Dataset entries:
::::

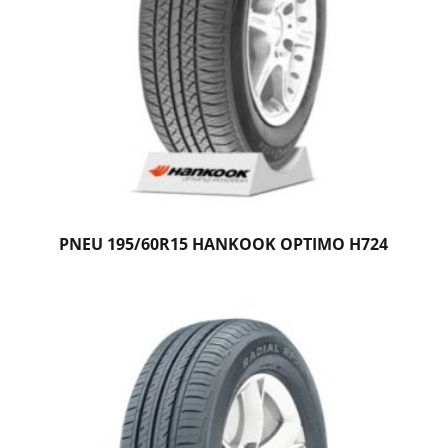
PNEU 195/60R15 HANKOOK OPTIMO H724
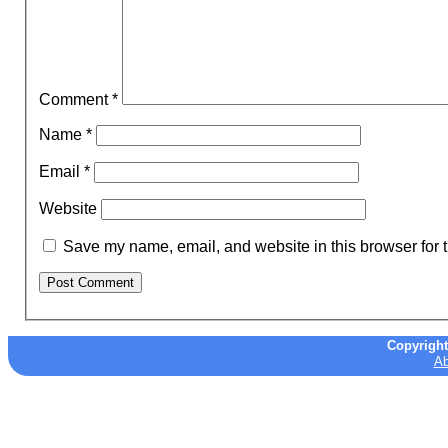
Comment
*
Name
*
Email
*
Website
Save my name, email, and website in this browser for 
Copyrigh
Ab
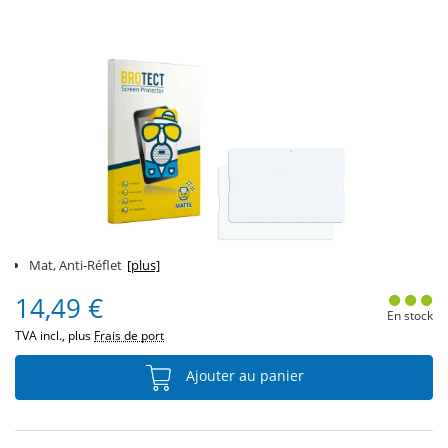
Mat, Anti-Réflet
[plus]
14,49 €
En stock
TVA incl., plus
Frais de port
Ajouter au panier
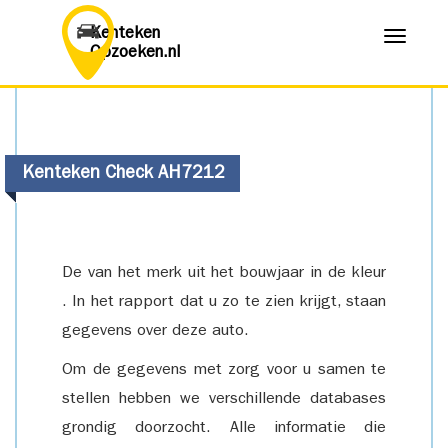
Kenteken
Menu
Opzoeken.nl
Kenteken Check AH7212
De van het merk uit het bouwjaar in de kleur
. In het rapport dat u zo te zien krijgt, staan
gegevens over deze auto.
Om de gegevens met zorg voor u samen te
stellen hebben we verschillende databases
grondig doorzocht. Alle informatie die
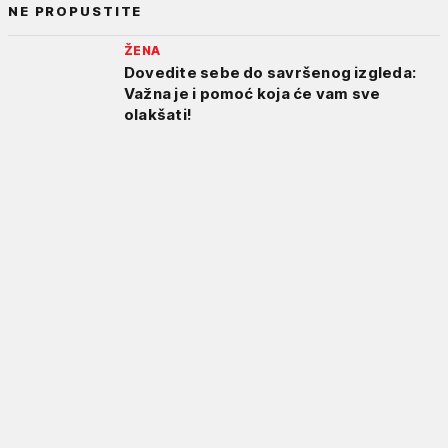
NE PROPUSTITE
ŽENA
Dovedite sebe do savršenog izgleda:
Važna je i pomoć koja će vam sve
olakšati!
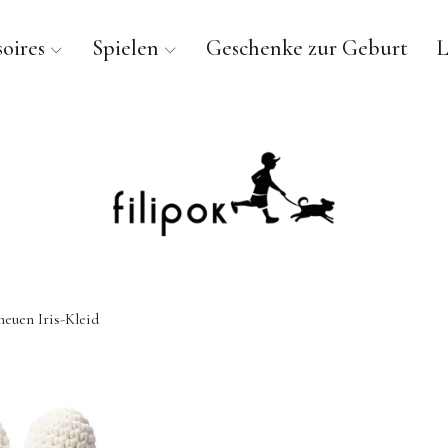
oires
Spielen
Geschenke zur Geburt
L
euen Iris-Kleid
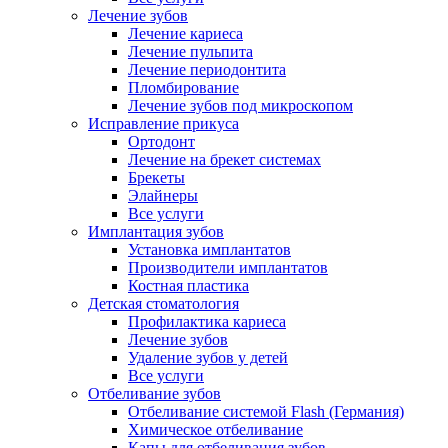
Лечение зубов
Лечение кариеса
Лечение пульпита
Лечение периодонтита
Пломбирование
Лечение зубов под микроскопом
Исправление прикуса
Ортодонт
Лечение на брекет системах
Брекеты
Элайнеры
Все услуги
Имплантация зубов
Установка имплантатов
Производители имплантатов
Костная пластика
Детская стоматология
Профилактика кариеса
Лечение зубов
Удаление зубов у детей
Все услуги
Отбеливание зубов
Отбеливание системой Flash (Германия)
Химическое отбеливание
Капы для отбеливания зубов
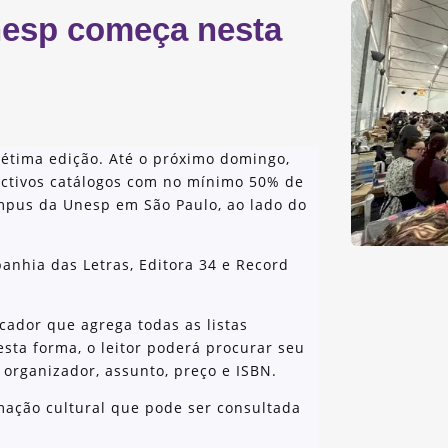
Unesp começa nesta
sétima edição. Até o próximo domingo,
ectivos catálogos com no mínimo 50% de
mpus da Unesp em São Paulo, ao lado do
anhia das Letras, Editora 34 e Record
cador que agrega todas as listas
esta forma, o leitor poderá procurar seu
ou organizador, assunto, preço e ISBN.
ação cultural que pode ser consultada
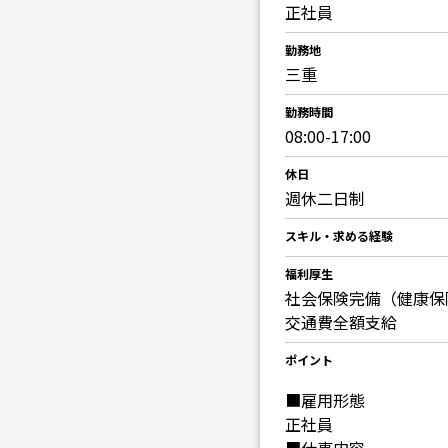
正社員
勤務地
三重
勤務時間
08:00-17:00
休日
週休二日制
スキル・求める経験
福利厚生
社会保険完備（健康保
交通費全額支給
ポイント
■雇用形態
正社員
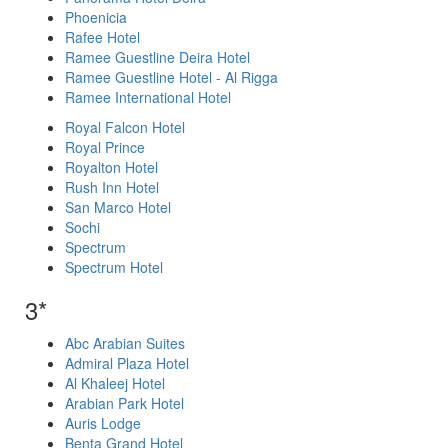
Phoenicia
Rafee Hotel
Ramee Guestline Deira Hotel
Ramee Guestline Hotel - Al Rigga
Ramee International Hotel
Royal Falcon Hotel
Royal Prince
Royalton Hotel
Rush Inn Hotel
San Marco Hotel
Sochi
Spectrum
Spectrum Hotel
3*
Abc Arabian Suites
Admiral Plaza Hotel
Al Khaleej Hotel
Arabian Park Hotel
Auris Lodge
Benta Grand Hotel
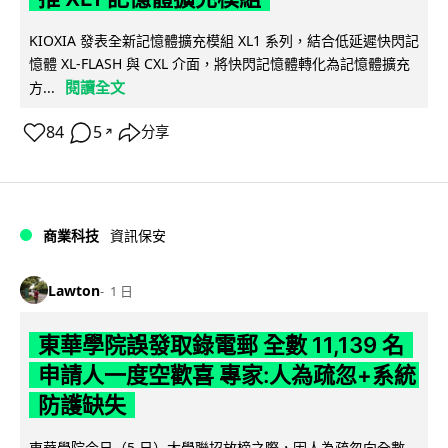
KIOXIA 發表全新記憶體擴充模組 XL1 系列，結合低延遲快閃記
憶體 XL-FLASH 與 CXL 介面，將快閃記憶體轉化為記憶體擴充
閱讀全文
方...
84
5
分享
↗
商業科技
資訊保安
Lawton
1 日
東華學院誤發取錄電郵 全數 11,139 名
申請人一度空歡喜 專家:人為疏忽+系統
防護缺失
東華學院今日（5 日）大學聯招放榜之際，因人為疏忽向全數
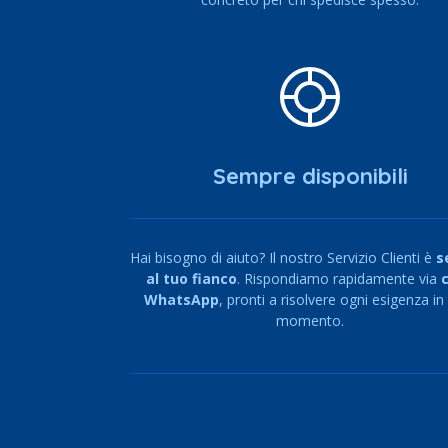
Sempre disponibili
Hai bisogno di aiuto? Il nostro Servizio Clienti è
s
al tuo fianco
. Rispondiamo rapidamente via
WhatsApp
, pronti a risolvere ogni esigenza in
momento.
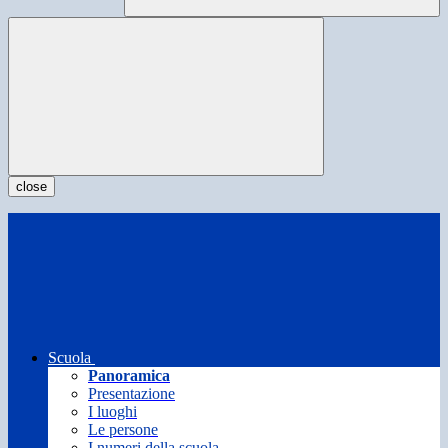
close
Scuola
Panoramica
Presentazione
I luoghi
Le persone
I numeri della scuola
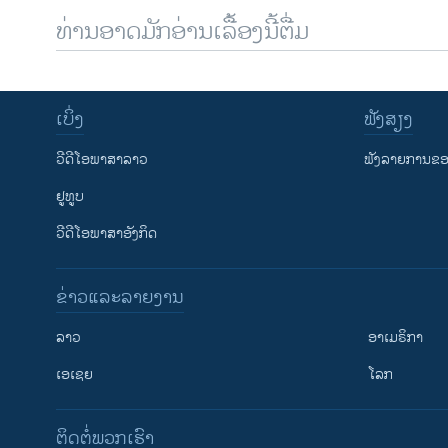
ທ່ານອາດມັກອ່ານເລື້ອງນີ້ຕື່ມ
ເບິ່ງ
ຟັງສຽງ
ວີດີໂອພາສາລາວ
ຟັງລາຍການຂອງ
ຢູທູບ
ວີດີໂອພາສາອັງກິດ
ຂ່າວແລະລາຍງານ
ລາວ
ອາເມຣິກາ
ເອເຊຍ
ໂລກ
ຕິດຕໍ່ພວກເຮົາ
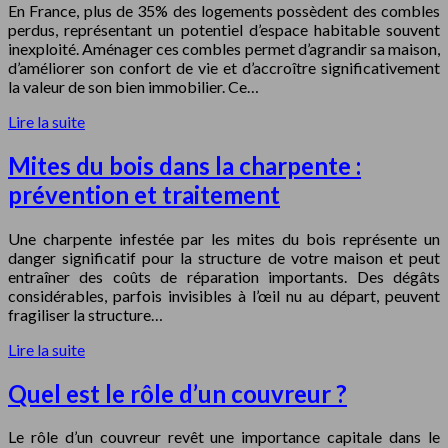
En France, plus de 35% des logements possèdent des combles
perdus, représentant un potentiel d’espace habitable souvent
inexploité. Aménager ces combles permet d’agrandir sa maison,
d’améliorer son confort de vie et d’accroître significativement
la valeur de son bien immobilier. Ce…
Lire la suite
Mites du bois dans la charpente :
prévention et traitement
Une charpente infestée par les mites du bois représente un
danger significatif pour la structure de votre maison et peut
entraîner des coûts de réparation importants. Des dégâts
considérables, parfois invisibles à l’œil nu au départ, peuvent
fragiliser la structure…
Lire la suite
Quel est le rôle d’un couvreur ?
Le rôle d’un couvreur revêt une importance capitale dans le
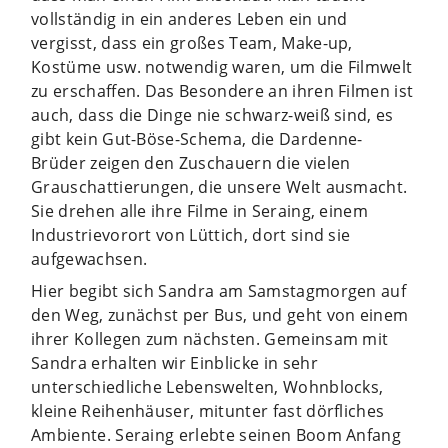
vollständig in ein anderes Leben ein und
vergisst, dass ein großes Team, Make-up,
Kostüme usw. notwendig waren, um die Filmwelt
zu erschaffen. Das Besondere an ihren Filmen ist
auch, dass die Dinge nie schwarz-weiß sind, es
gibt kein Gut-Böse-Schema, die Dardenne-
Brüder zeigen den Zuschauern die vielen
Grauschattierungen, die unsere Welt ausmacht.
Sie drehen alle ihre Filme in Seraing, einem
Industrievorort von Lüttich, dort sind sie
aufgewachsen.
Hier begibt sich Sandra am Samstagmorgen auf
den Weg, zunächst per Bus, und geht von einem
ihrer Kollegen zum nächsten. Gemeinsam mit
Sandra erhalten wir Einblicke in sehr
unterschiedliche Lebenswelten, Wohnblocks,
kleine Reihenhäuser, mitunter fast dörfliches
Ambiente. Seraing erlebte seinen Boom Anfang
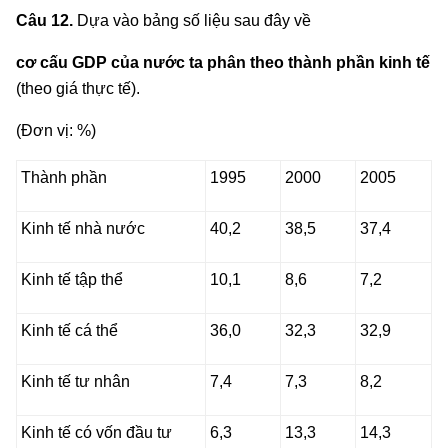
Câu 12.
Dựa vào bảng số liệu sau đây về
cơ cấu GDP của nước ta phân theo thành phần kinh tế
(theo giá thực tế).
(Đơn vị: %)
Thành phần
1995
2000
2005
Kinh tế nhà nước
40,2
38,5
37,4
Kinh tế tập thể
10,1
8,6
7,2
Kinh tế cá thể
36,0
32,3
32,9
Kinh tế tư nhân
7,4
7,3
8,2
Kinh tế có vốn đầu tư
6,3
13,3
14,3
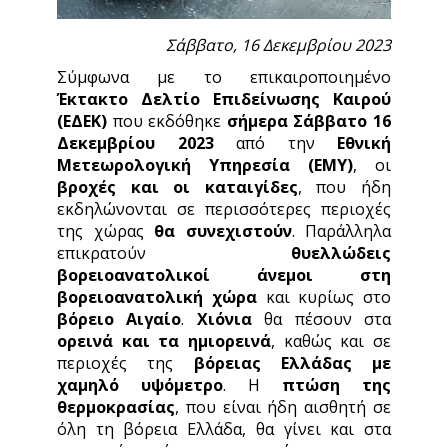
Σάββατο, 16 Δεκεμβρίου 2023
Σύμφωνα με το επικαιροποιημένο
Έκτακτο Δελτίο Επιδείνωσης Καιρού
(ΕΔΕΚ)
που εκδόθηκε
σήμερα
Σάββατο 16
Δεκεμβρίου 2023
από την
Εθνική
Μετεωρολογική Υπηρεσία (ΕΜΥ
)
, οι
βροχές και οι καταιγίδες
, που ήδη
εκδηλώνονται σε περισσότερες περιοχές
της χώρας
θα συνεχιστούν
. Παράλληλα
επικρατούν
θυελλώδεις
βορειοανατολικοί άνεμοι στη
βορειοανατολική χώρα
και κυρίως στο
βόρειο Αιγαίο
.
Χιόνια
θα πέσουν στα
ορεινά και τα ημιορεινά
, καθώς και σε
περιοχές της
βόρειας Ελλάδας με
χαμηλό υψόμετρο
. Η
πτώση της
θερμοκρασίας
, που είναι ήδη αισθητή σε
όλη τη βόρεια Ελλάδα, θα γίνει και στα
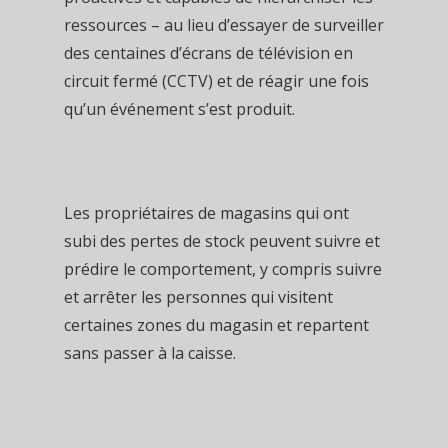
ressources – au lieu d’essayer de surveiller
des centaines d’écrans de télévision en
circuit fermé (CCTV) et de réagir une fois
qu’un événement s’est produit.
Les propriétaires de magasins qui ont
subi des pertes de stock peuvent suivre et
prédire le comportement, y compris suivre
et arrêter les personnes qui visitent
certaines zones du magasin et repartent
sans passer à la caisse.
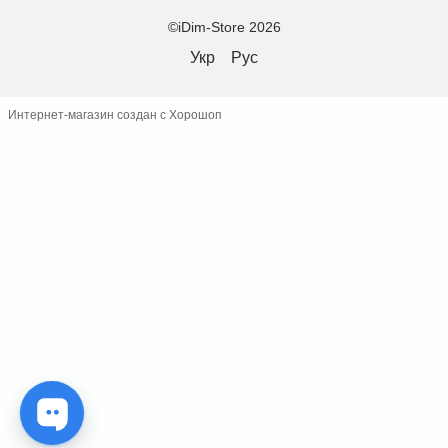
©iDim-Store 2026
Укр
Рус
Интернет-магазин создан с Хорошоп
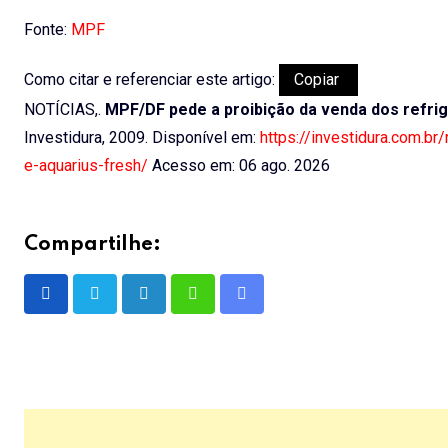
Fonte:
MPF
Como citar e referenciar este artigo:
Copiar
NOTÍCIAS,.
MPF/DF pede a proibição da venda dos refri
Investidura, 2009. Disponível em:
https://investidura.com.b
e-aquarius-fresh/
Acesso em: 06 ago. 2026
Compartilhe:
LinkedIn
Whatsapp
Share
via
Email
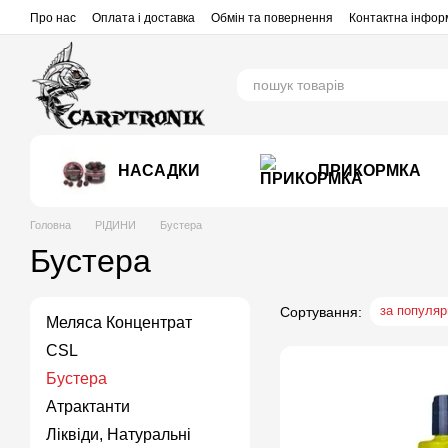
Перейти до основного контенту
Про нас
Оплата і доставка
Обмін та повернення
Контактна інфор
НАСАДКИ
ПРИКОРМКА
Головна
РІДИНИ
Бустера
Бустера
за популяр
Сортування:
Меляса Концентрат
CSL
Бустера
Атрактанти
Ліквіди, Натуральні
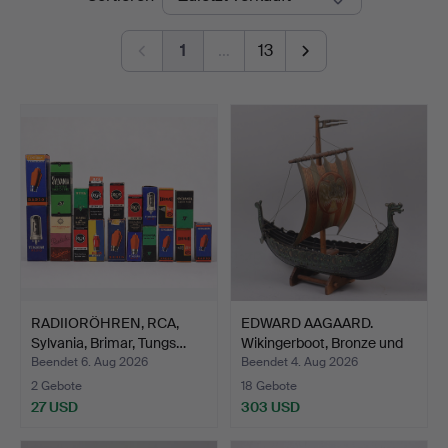
1
…
13
RADIIORÖHREN, RCA,
EDWARD AAGAARD.
Sylvania, Brimar, Tungs…
Wikingerboot, Bronze und
K…
Beendet 6. Aug 2026
Beendet 4. Aug 2026
2 Gebote
18 Gebote
27 USD
303 USD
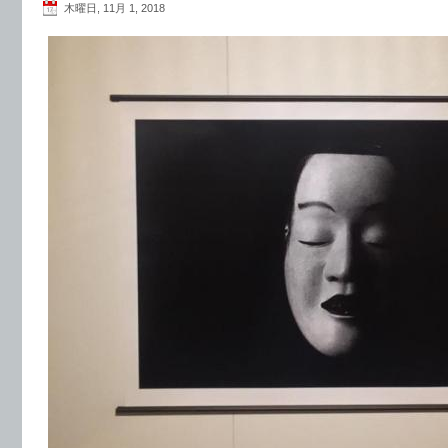
木曜日, 11月 1, 2018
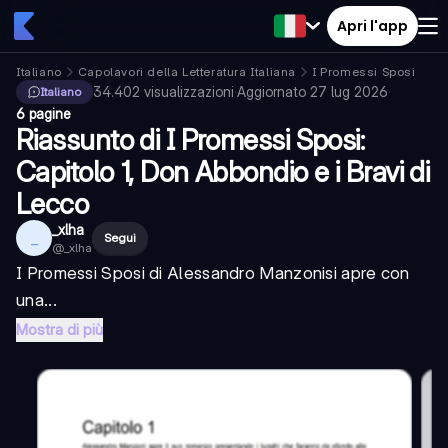
Apri l'app
Italiano
Capolavori della Letteratura Italiana
I Promessi Sposi
34.402
visualizzazioni
·
Aggiornato
27 lug 2026
·
Italiano
6 pagine
Riassunto di I Promessi Sposi:
Capitolo 1, Don Abbondio e i Bravi di
Lecco
_xlha
_
Segui
@
_xlha
I Promessi Sposi
di
Alessandro Manzoni
si apre con
una...
Mostra di più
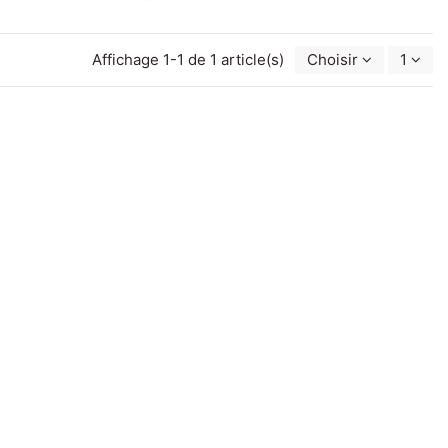
Affichage 1-1 de 1 article(s)
Choisir
1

::::

**REQUIRED WORK**
Copy the lines above exactly. Start with the line containing "circuit fermé (CCTV) et de réagir une fois", end with the line containing "et arrêter les personnes qui visitent", and include both.

**RESPONSE**
circuit fermé (CCTV) et de réagir une fois
qu’un événement s’est produit.
Les propriétaires de magasins qui ont
subi des pertes de stock peuvent suivre et
prédire le comportement, y compris suivre
et arrêter les personnes qui visitent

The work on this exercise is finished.